After nourishment was achieved, I started wandering around, seeing the sights. In the area around my hotel, it’s a tourist mecca but there’s a surprisingly local presence, as well.
I drifted through a park, checked out the traffic that I’ve heard is so horrible and just took it all in. The buildings seem to be taller and skinnier than in Cambodia, at any given time, I’m probably standing next to a smoker and people seem to ignore tourists more–they’re probably quite used to them. Generally, although it definitely has a Vietnamese flair to it, from what I’ve seen, Ho Chi Minh City is just another big city. I love the markets and the bahn mi, though. What will I do for snacks in Winnipeg without street food?!?
Through all my walking, I noticed that some of the cultural norms that existed in Cambodia don’t seem to be a big deal here, namely covering shoulders and knees and handing things over to people older than you with two hands to show respect. It’s pretty warm here further south and that the rainy season is starting to creep up on us again so I was intrigued at the possibility that I could wear a tank top with nothing over top. I decided to double check with a woman at my hotel to make sure it was okay and she told me “Yes! Vietnam is free! You can wear whatever you want!” I thought it was a very interesting statement, one that I want to remember.

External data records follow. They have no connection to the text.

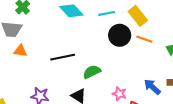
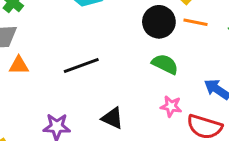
green semicircle: (92, 72) -> (165, 64), moved, turned 60

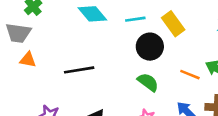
orange line: (195, 22) -> (190, 75), moved

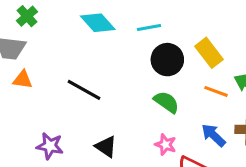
yellow rectangle: (173, 24) -> (209, 53), moved
black line: (79, 70) -> (84, 90), turned 40

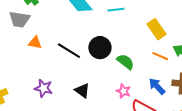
black circle: (167, 60) -> (100, 48), moved
orange triangle: (23, 80) -> (35, 43), moved

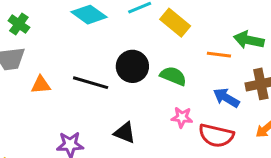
yellow rectangle: (157, 29) -> (175, 23), moved

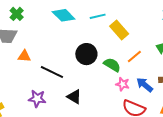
orange line: (219, 55) -> (134, 56), moved, turned -56
black line: (91, 83) -> (52, 72), moved
pink star: (182, 117) -> (123, 84), moved

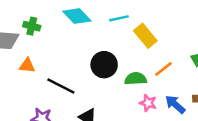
green cross: (17, 14) -> (32, 26), moved, turned -32
green semicircle: (112, 65) -> (136, 79), turned -36

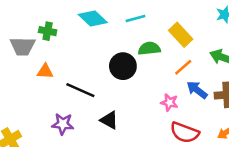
yellow rectangle: (145, 36) -> (181, 35), moved
green semicircle: (136, 79) -> (149, 49), moved
blue arrow: (175, 104) -> (197, 90), moved

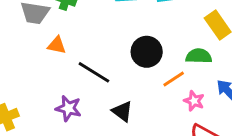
green semicircle: (149, 49) -> (199, 56), moved
orange line: (183, 67) -> (174, 79), moved

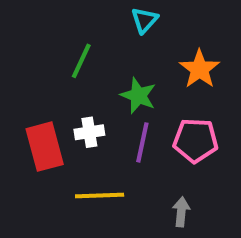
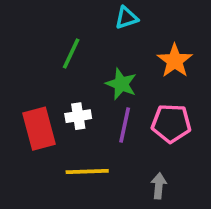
cyan triangle: (144, 20) -> (126, 18), turned 30

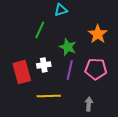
cyan triangle: (126, 18) -> (61, 10), moved

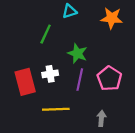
orange star: (98, 34) -> (112, 18), moved, turned -30
pink pentagon: (96, 69) -> (109, 78), turned 30

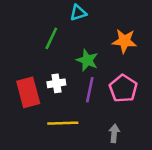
orange star: (112, 18) -> (124, 41), moved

I did more walking during the evening and found a few things that I hadn’t intended to.
After that wander around, I happened upon an outdoor mall but it’s called “Walking Mall” on the outside. Are there malls where I don’t need to walk? Are there bike malls? Roller blading malls? I would open a mall where you could shop while getting a piggy back around everywhere.
Anyway, I decided to check out this mall. There was the usual tourist junk for sale and some that didn’t look as junky but I now I’m used to the cheap prices and I just don’t feel like buying things anymore. My daily tolerance for bargaining tends to be about one thing per day…if I’m in the mood. I’m a person who likes to window shop, look at something, think about it and come back when I’m good and ready. Asia isn’t the idea place for that so shopping hasn’t happened in awhile. I do plan to buy a scarf from every country I visit, though, because how could I leave the house and not buy a scarf?

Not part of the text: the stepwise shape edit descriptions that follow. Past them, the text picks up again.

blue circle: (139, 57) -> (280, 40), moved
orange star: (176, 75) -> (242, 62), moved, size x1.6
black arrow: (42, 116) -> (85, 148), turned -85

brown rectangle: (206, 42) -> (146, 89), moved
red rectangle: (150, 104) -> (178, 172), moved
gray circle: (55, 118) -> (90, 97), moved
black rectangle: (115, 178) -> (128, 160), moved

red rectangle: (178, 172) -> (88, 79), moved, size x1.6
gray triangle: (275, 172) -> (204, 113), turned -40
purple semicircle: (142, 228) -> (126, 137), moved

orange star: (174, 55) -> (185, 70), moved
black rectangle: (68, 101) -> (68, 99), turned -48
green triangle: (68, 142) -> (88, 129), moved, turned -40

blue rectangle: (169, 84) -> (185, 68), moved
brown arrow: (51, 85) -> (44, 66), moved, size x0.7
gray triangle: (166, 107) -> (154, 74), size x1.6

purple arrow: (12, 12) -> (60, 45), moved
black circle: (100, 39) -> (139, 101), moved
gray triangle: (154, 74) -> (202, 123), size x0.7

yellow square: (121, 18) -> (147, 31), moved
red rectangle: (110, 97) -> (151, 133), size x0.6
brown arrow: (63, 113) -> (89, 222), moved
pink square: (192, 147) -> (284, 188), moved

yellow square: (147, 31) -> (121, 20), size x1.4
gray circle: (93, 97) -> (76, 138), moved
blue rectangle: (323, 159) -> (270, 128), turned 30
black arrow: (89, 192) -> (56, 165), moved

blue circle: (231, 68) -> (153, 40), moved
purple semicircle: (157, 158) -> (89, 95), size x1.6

As I was looking around, I was checking out the stage that was set up. There were graphics flowing across the screen, music playing and people in costumes hanging around the sides of the stage so I figured there must be a show soon. I had nothing better to do so I sat down and waited for whatever it was to start.
I had to wait awhile and I noticed that, not only was I the only foreigner there but I was also the only person there who wasn’t accompanying a child. When the show finally started, I knew why: I was sitting at a children’s variety show. Even though I felt a little ridiculous and that I’d get some really weird looks, I hung around.
I’m glad I did! Despite not being able to understand anything going on, I really enjoyed the songs and the different acts they put on. Is that weird?
I headed back to my hotel after that to work out some travel details and do a few other things, even though many locals pointed me towards the never-ending multitude of bars.
Today, after walking to the post office to mail some stuff, I saw something that solidified HCMC’s “big city” status: Starbucks. I didn’t get a picture because I had so much in my hands but I wish I had! That’s the part of the city where there are big, expensive hotels, Hermes and Chanel and many, many “good quality t-shirt” stores.
Of all the things that would surprise me, I think the one thing that really stands out to me (other than the Starbucks, Burger Kings and Pizza Huts) is that I don’t feel as hassled into moto rides or buy things from street vendors. It’s really weird but, maybe after getting used to drivers yelling “Moto, lady?!” and “Tuk tuk!” one after another, even though I told the previous one “no”, I’ve developed a bitch face scary enough to turn off even the most eager moto driver.
See you soon, Internets! My fun in Kampot is coming shortly!